Sustainable Seattle Catering
Words like natural and organic have garnered a lot of media attention in the past few years. The plethora of new products, superfoods, and pop science fads all seem to boil down to one simple truth:
People want better food.
They want higher quality, better flavors, and the knowledge that what they are putting into their body was raised with care and without harmful pesticides or cruelty. As a professional caterer and foodservice provider, these issues have a direct effect on not just the food we make but the way we operate as a company.
For us, food is not limited to what we feed our families at home, it’s what we feed our clients – the 6,000+ meals we prepare and send out each week.
Our clients are our priority – they are the heart and soul of our business.
That said, we believe our responsibilities extend far beyond preparing and serving any one meal. We are not only a producer of food, but a consumer of raw ingredients. Each month, we purchase over hundred thousand dollars worth of produce, grains, fish, and meats.
The money we spend on raw ingredients, more importantly, where that money is spent – has a significant ripple effect.
We could purchase grain soaked in pesticides and farmed in a way that ruins the land for later generations. We could purchase commodity pork, beef, or chicken, and in doing so support inhumane treatment and the unhealthy use of animal antibiotics.
We could purchase fruits and vegetables out of season, supporting a process that employs genetic modification, lowers nutrient value, and causes increased transport emissions.
Buying raw ingredients – with no thought to their source – is often simpler and almost always cheaper.
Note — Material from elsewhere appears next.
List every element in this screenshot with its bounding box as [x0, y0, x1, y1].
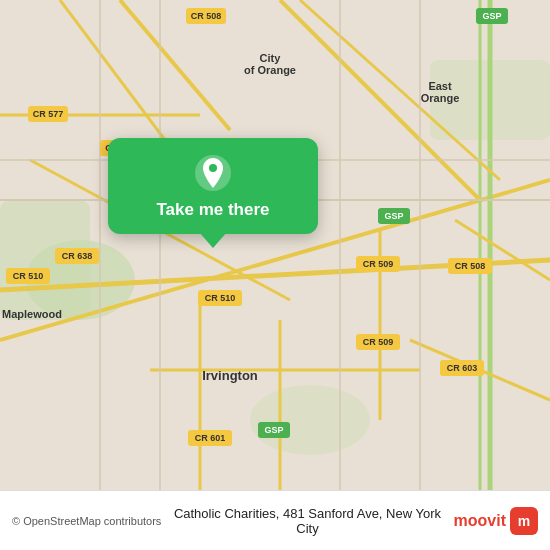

Despite this, we believe that supporting producers who conduct business sustainably is worth it – higher cost or not. Our buying decisions help shape the economy around us – they are a vote cast every single day in support of a better world.
We conduct business based on the principles of sustainability.
We often don’t buy organic. This is because organic doesn’t necessarily mean better for the environment or for product quality. This is not to say that items labelled organic are actually false – they aren’t – but with the rise of the organic movement comes too the need for increased scrutiny.
We prefer to source our goods with a focus on sustainable farming and humane animal raising practices. We consider each producers’ efforts to offset their environmental footprint, and we always make an effort to stay as local as possible.
Why does this matter?
We aim for complete transparency and we hope you’ll join our vision for a better earth and a brighter future.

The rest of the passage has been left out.